Directions: Leave the images behind and copy every record exactly.

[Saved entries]
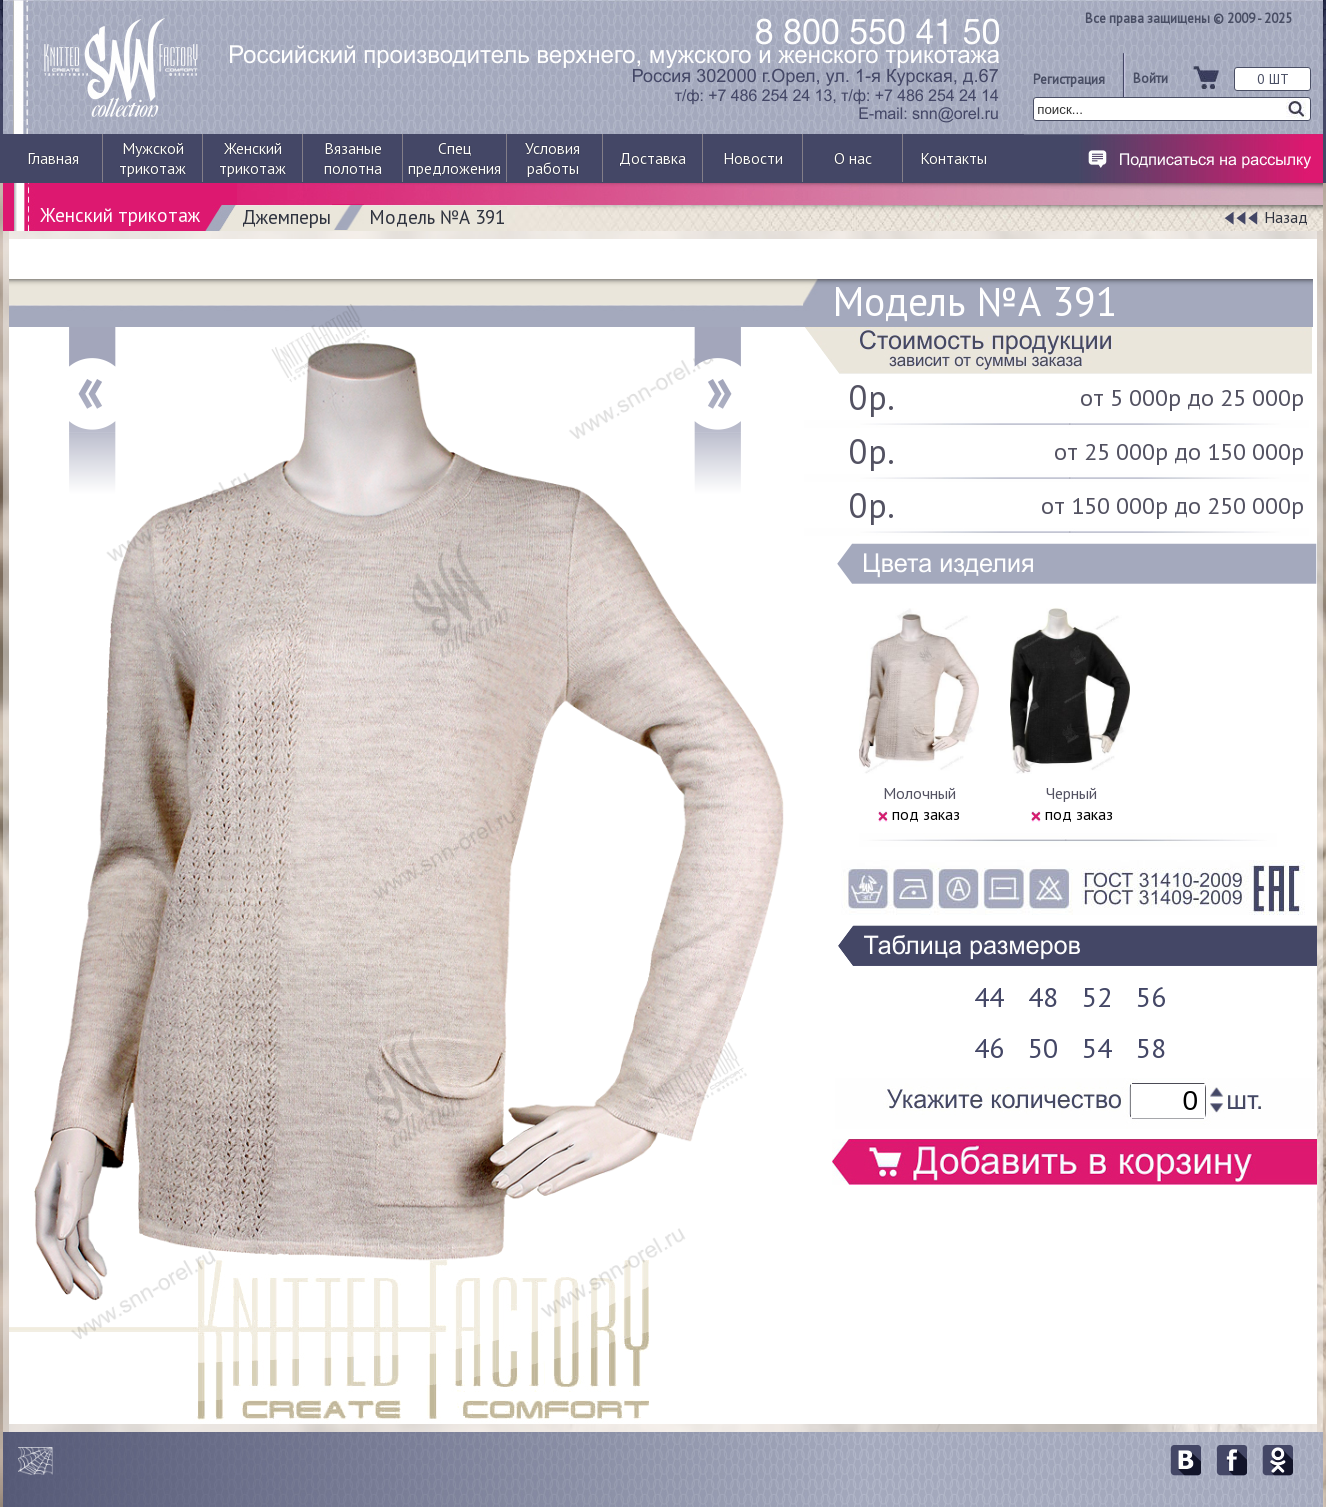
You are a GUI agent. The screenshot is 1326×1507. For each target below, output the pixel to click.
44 (989, 996)
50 (1043, 1047)
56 (1151, 996)
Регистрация (1069, 79)
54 (1097, 1047)
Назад (1286, 217)
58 (1151, 1047)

Result of the exercise:
You are a GUI agent. The screenshot is 1326×1507. For each target below, output the pixel to click.
44 (989, 996)
50 (1043, 1047)
56 (1151, 996)
Регистрация (1069, 79)
54 (1097, 1047)
Назад (1286, 217)
58 (1151, 1047)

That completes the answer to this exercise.